De plus, on suit avec intérêt les auteurs décrire des individus participant à un débat avec des députés, ces derniers étant admiratifs des argument « désintéressés » des premiers dans le sens où ils ne renvoient pas à de l’intérêt particulier mais à une sorte d’intérêt général. Les auteurs sont sans doute un peu trop confiants : la construction du « bien commun » n’exprimerait-elle ici une nouvelle dextérité des individus à s’approprier et à manier de la rhétorique politique ?

Enfin, le modèle reste marqué par une tonalité iréniste. On peut comprendre leur enthousiasme lorsqu’ils annoncent que « la spirale socio-technique est en marche et n’a aucune raison de s’arrêter. Étant donné sa fécondité (elle produit des connaissances et favorise les apprentissages), il n’y a que de mauvaises raisons pour l’interrompre. » (p. 48-49). Il n’y a donc que du bon à prendre dans ce grand mouvement …mais, on imagine mal des forums hybrides sur la localisation des entreprises, qui verraient converger patrons et employés des firmes ! Il y a donc des « questions à forum » et d’autre pas…

La légitimation par les procédures, un modèle pour l’action ?

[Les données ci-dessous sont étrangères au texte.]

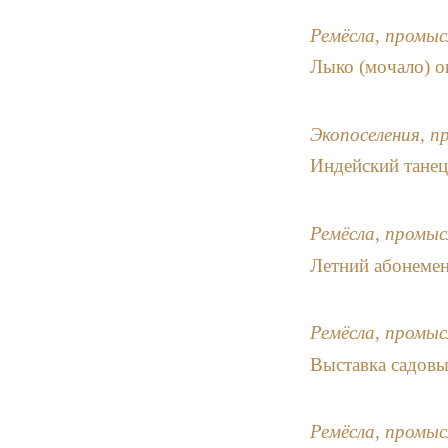
Ремёсла, промыс
Лыко (мочало) о
Экопоселения, п
Индейский танец
Ремёсла, промыс
Летний абонемен
Ремёсла, промыс
Выставка садовы
Ремёсла, промыс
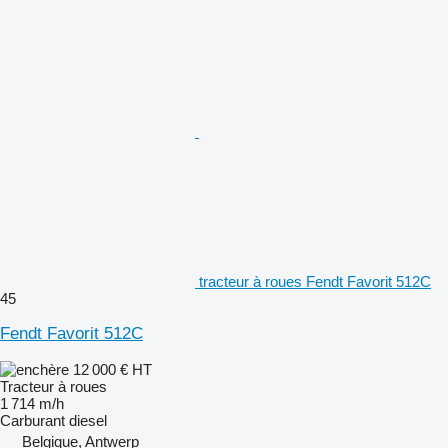
tracteur à roues Fendt Favorit 512C
45
Fendt Favorit 512C
12 000 €
HT
Tracteur à roues
1 714 m/h
Carburant
diesel
Belgique, Antwerp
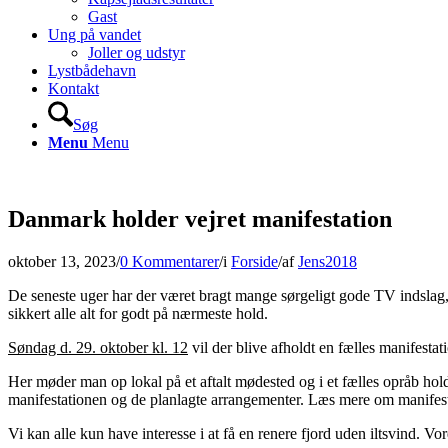
Gast
Ung på vandet
Joller og udstyr
Lystbådehavn
Kontakt
Søg
Menu
Menu
Danmark holder vejret manifestation
oktober 13, 2023
/
0 Kommentarer
/
i
Forside
/
af
Jens2018
De seneste uger har der været bragt mange sørgeligt gode TV indslag, a
sikkert alle alt for godt på nærmeste hold.
Søndag d. 29. oktober kl. 12
vil der blive afholdt en fælles manifestat
Her møder man op lokal på et aftalt mødested og i et fælles opråb hol
manifestationen og de planlagte arrangementer. Læs mere om manifes
Vi kan alle kun have interesse i at få en renere fjord uden iltsvind.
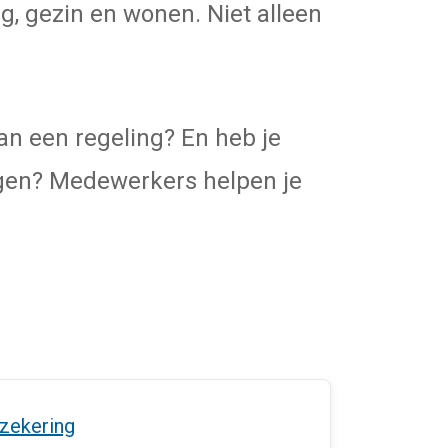
g, gezin en wonen. Niet alleen
an een regeling? En heb je
ingen? Medewerkers helpen je
rzekering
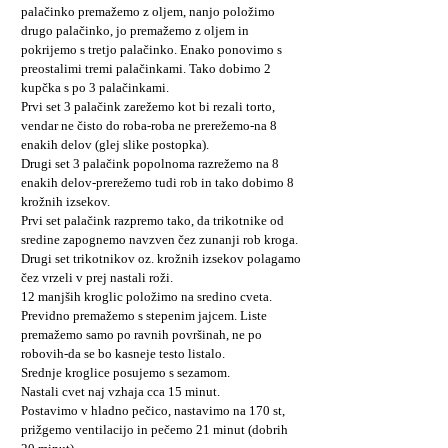
palačinko premažemo z oljem, nanjo položimo
drugo palačinko, jo premažemo z oljem in
pokrijemo s tretjo palačinko. Enako ponovimo s
preostalimi tremi palačinkami. Tako dobimo 2
kupčka s po 3 palačinkami.
Prvi set 3 palačink zarežemo kot bi rezali torto,
vendar ne čisto do roba-roba ne prerežemo-na 8
enakih delov (glej slike postopka).
Drugi set 3 palačink popolnoma razrežemo na 8
enakih delov-prerežemo tudi rob in tako dobimo 8
krožnih izsekov.
Prvi set palačink razpremo tako, da trikotnike od
sredine zapognemo navzven čez zunanji rob kroga.
Drugi set trikotnikov oz. krožnih izsekov polagamo
čez vrzeli v prej nastali roži.
12 manjših kroglic položimo na sredino cveta.
Previdno premažemo s stepenim jajcem. Liste
premažemo samo po ravnih površinah, ne po
robovih-da se bo kasneje testo listalo.
Srednje kroglice posujemo s sezamom.
Nastali cvet naj vzhaja cca 15 minut.
Postavimo v hladno pečico, nastavimo na 170 st,
prižgemo ventilacijo in pečemo 21 minut (dobrih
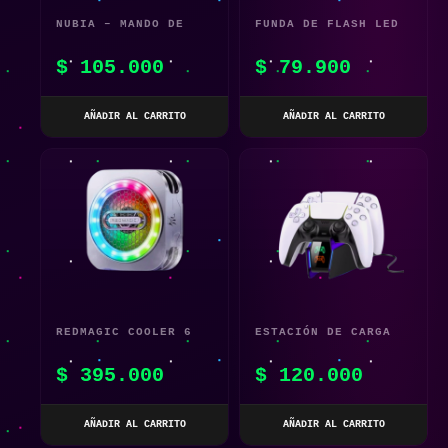
NUBIA – MANDO DE
FUNDA DE FLASH LED
CONSOLA DE JUEGOS
LUMINOSA PARA
$
105.000
$
79.900
REDMAGIC 6S 6PRO 5G
SAMSUNG S20 ULTRA
AÑADIR AL CARRITO
AÑADIR AL CARRITO
REDMAGIC COOLER 6
ESTACIÓN DE CARGA
PRO – ENFRIADOR
DUAL RGB PARA
$
395.000
$
120.000
MAGNÉTICO PARA
CONTROLES
TELÉFONOS GAMERS
PLAYSTATION 5 –
AÑADIR AL CARRITO
AÑADIR AL CARRITO
FC301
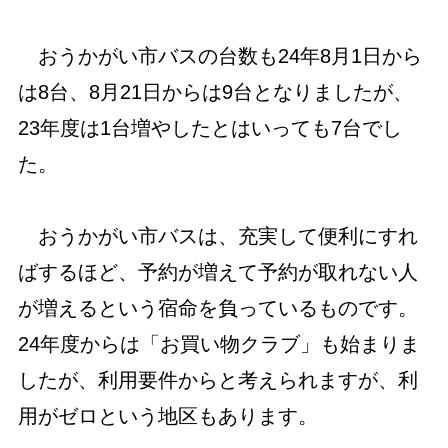
おうかがい市バスの台数も24年8月1日から
は8台、8月21日からは9台となりましたが、
23年度は1台増やしたとはいっても7台でし
た。
おうかがい市バスは、充実して便利にすれ
ばするほど、予約が増えて予約が取れない人
が増えるという宿命を負っているものです。
24年度からは「お買い物クラブ」も始まりま
したが、利用要件からと考えられますが、利
用がゼロという地区もあります。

« Les sciences et les techniques ne sont plus gérables par les institutions politiques dont nous disposons [] Il s’agit donc de les enrichir, de les prolonger pour mettre en place ce que certains appellent la démocratie technique ou plutôt rendre les démocraties capables d’absorber les controverses suscitées par la course en avant des sciences et des techniques » (p. 24) Le propos des trois auteurs est porteur d’une vision précise sur ce que la démocratie est, ne doit plus être, et devra être. En affichant leur souhait de se limiter à une réflexion sur les procédures, il proposent toutefois un modèle d’action permettant d’agir dans un monde incertain, un modèle politique fondé sur une série de principes précis.

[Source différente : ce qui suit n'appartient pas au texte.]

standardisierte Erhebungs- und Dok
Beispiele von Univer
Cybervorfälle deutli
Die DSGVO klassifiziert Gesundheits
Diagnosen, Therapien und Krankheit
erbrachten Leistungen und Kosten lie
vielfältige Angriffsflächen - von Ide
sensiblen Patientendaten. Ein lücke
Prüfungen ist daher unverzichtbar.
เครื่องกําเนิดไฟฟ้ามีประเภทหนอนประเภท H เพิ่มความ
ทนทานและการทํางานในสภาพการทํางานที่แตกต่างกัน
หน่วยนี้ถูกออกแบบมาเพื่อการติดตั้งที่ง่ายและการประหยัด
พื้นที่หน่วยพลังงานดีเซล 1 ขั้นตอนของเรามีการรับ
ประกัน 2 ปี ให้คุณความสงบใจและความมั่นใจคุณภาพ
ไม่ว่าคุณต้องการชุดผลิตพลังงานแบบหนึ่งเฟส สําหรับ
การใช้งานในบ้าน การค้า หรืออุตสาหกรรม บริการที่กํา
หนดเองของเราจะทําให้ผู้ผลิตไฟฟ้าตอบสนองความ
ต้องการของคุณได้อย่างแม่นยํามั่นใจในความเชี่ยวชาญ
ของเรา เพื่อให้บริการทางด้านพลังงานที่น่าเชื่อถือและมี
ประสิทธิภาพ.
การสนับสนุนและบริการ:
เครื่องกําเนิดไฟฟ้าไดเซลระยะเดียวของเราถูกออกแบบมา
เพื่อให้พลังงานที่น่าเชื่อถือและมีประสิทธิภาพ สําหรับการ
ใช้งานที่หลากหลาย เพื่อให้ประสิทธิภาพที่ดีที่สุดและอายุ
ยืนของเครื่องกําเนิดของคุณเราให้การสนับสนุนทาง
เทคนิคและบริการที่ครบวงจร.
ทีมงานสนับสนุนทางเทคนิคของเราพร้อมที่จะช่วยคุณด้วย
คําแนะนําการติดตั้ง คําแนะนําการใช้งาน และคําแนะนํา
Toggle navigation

Premier principe : précaution dans l’action.

Que sont censés produire les forums hybrides ? Surtout pas des prises de décision, mais des « prise de mesure ». Leur raison d’être est de « faire le point », d’explorer de la manière la plus ouverte possible les zones d’incertitude. Les auteurs se font alors défenseurs d’un principe de précaution qui s’inscrirait en contrepoint radical d’une décision tranchée : l’action mesurée, « c’est une démarche active, ouverte, contingente et révisable » (p. 264).

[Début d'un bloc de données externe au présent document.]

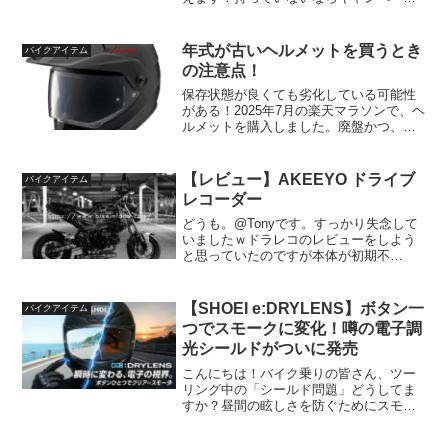
が終わらない今のうちですよ！
年式が古いヘルメットを買うとき
バイクアイテム
の注意点！
保存状態が良くても劣化している可能性
がある！2025年7月の楽天マラソンで、ヘ
ルメットを購入しました。廃盤かつ、
2017年モデルということもあり、在庫処
分で15,000円でした。次のヘルメットを
買おうと思っていたので、即買いしたん
【レビュー】AKEEYO ドライブ
バイクアイテム
ですね・・...
レコーダー
どうも。@Tonyです。すっかり失念して
いましたｗドラレコのレビューをしよう
と思っていたのですが本体が初期不
良。。。結局、まともに動作するまで実
に2ヶ月ｗ色々ありましたが、ドラレコの
レビューをしますね^^ 今回購入したドラ
【SHOEI e:DRYLENS】ボタン一
バイクアイテム
レコ スペック 取...
つでスモークに変化！噂の電子調
光シールドがついに発売
こんにちは！バイク乗りの皆さん、ツー
リング中の「シールド問題」どうしてま
すか？昼間の眩しさを防ぐためにスモー
クシールドにすると、トンネルや夜道で
「何も見えない！」って焦ったこと、あ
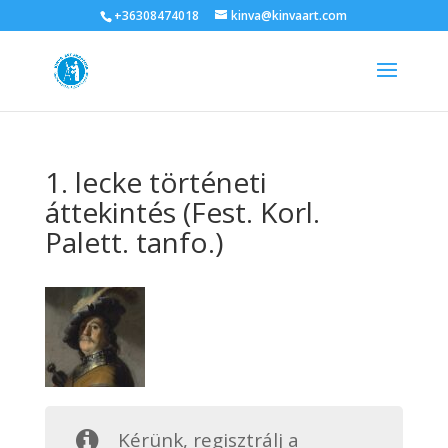
+36308474018
kinva@kinvaart.com
1. lecke történeti
áttekintés (Fest. Korl.
Palett. tanfo.)
Kérünk, regisztrálj a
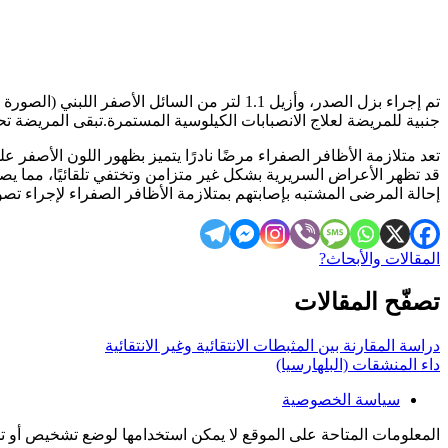
تم إجراء بزل الصدر، وأزيل 1.1 لتر من السائل الأصفر اللبني (الصورة C). أظهرت نتائج تحليل السائل الجنبي أنه يتوافق مع الانصباب الكيلوسي.
جنبية للمريضة لعلاج الانصبابات الكيلوسية المستمرة.تبقى المريضة
تعد متلازمة الأظافر الصفراء مرضًا نادرًا يتميز بظهور اللون الأصفر ع
قد تظهر الأعراض السريرية بشكل غير متزامن وتختفي تلقائيًا، مما يص
إحالة المرضى المشتبه بإصابتهم بمتلازمة الأظافر الصفراء لإجراء تصوي
المقالات والأبحاث?
تصفّح المقالات
دراسة المقارنة بين المثبطات الانتقائية وغير الانتقائية
داء المنشقات (البلهارسيا)
سياسة الخصوصية
المعلومات المتاحة على الموقع لا يمكن استخدامها لوضع تشخيص أو تح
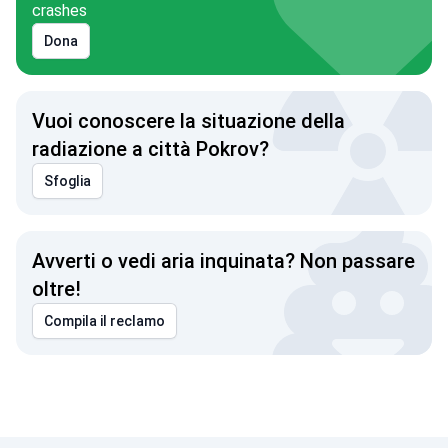
crashes
Dona
Vuoi conoscere la situazione della
radiazione a città Pokrov?
Sfoglia
Avverti o vedi aria inquinata? Non passare
oltre!
Compila il reclamo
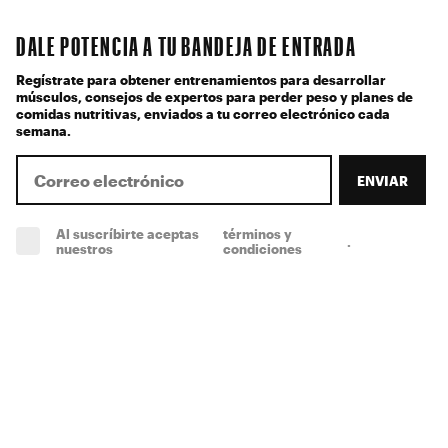
DALE POTENCIA A TU BANDEJA DE ENTRADA
Regístrate para obtener entrenamientos para desarrollar
músculos, consejos de expertos para perder peso y planes de
comidas nutritivas, enviados a tu correo electrónico cada
semana.
ENVIAR
Al suscríbirte aceptas
términos y
.
(obligatorio)
nuestros
condiciones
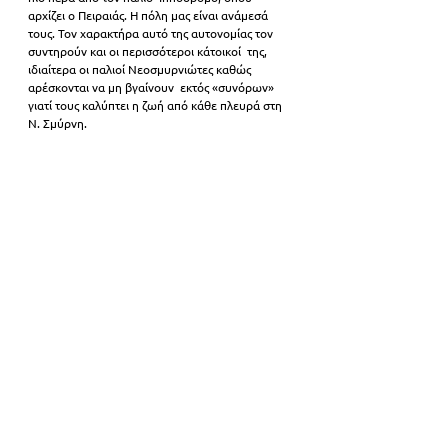
αρχίζει ο Πειραιάς. Η πόλη μας είναι ανάμεσά 
τους. Τον χαρακτήρα αυτό της αυτονομίας τον 
συντηρούν και οι περισσότεροι κάτοικοί  της, 
ιδιαίτερα οι παλιοί Νεοσμυρνιώτες καθώς 
αρέσκονται να μη βγαίνουν  εκτός «συνόρων» 
γιατί τους καλύπτει η ζωή από κάθε πλευρά στη 
Ν. Σμύρνη.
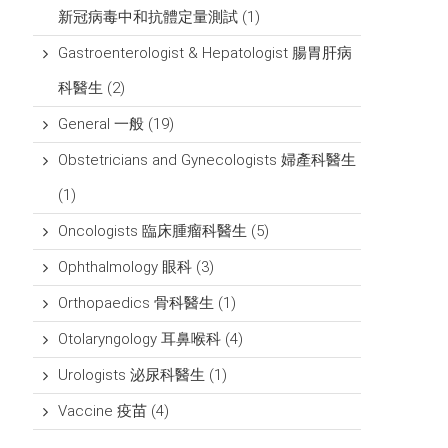
新冠病毒中和抗體定量測試
(1)
Gastroenterologist & Hepatologist 腸胃肝病
科醫生
(2)
General 一般
(19)
Obstetricians and Gynecologists 婦產科醫生
(1)
Oncologists 臨床腫瘤科醫生
(5)
Ophthalmology 眼科
(3)
Orthopaedics 骨科醫生
(1)
Otolaryngology 耳鼻喉科
(4)
Urologists 泌尿科醫生
(1)
Vaccine 疫苗
(4)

Ils précisent que la précaution, ce n’est ni s’abstenir (immobilisme) ni réaliser de la prévention, ni tenter de garantir le risque zéro ou d’agir en n’ayant en vue que le scénario du pire, ni encore fuir une responsabilité, mais c’est engager une « action mesurée ». La précaution serait « une incitation à l’action sur trois plans autonomes mais corrélés. Elle exige un système d’alerte, un approfondissement des connaissances, et la prise de mesures temporaires » (p. 282). L’action mesurée est donc caractérisée par sa pluralité, sa réversibilité, elle doit constituer une activité itérative enchaînant des décisions de second rang (à la différence de la décision traditionnelle, tranchante), engageant un réseau d’acteurs diversifiés et restant ouverte à de nouvelles formulations (p. 307).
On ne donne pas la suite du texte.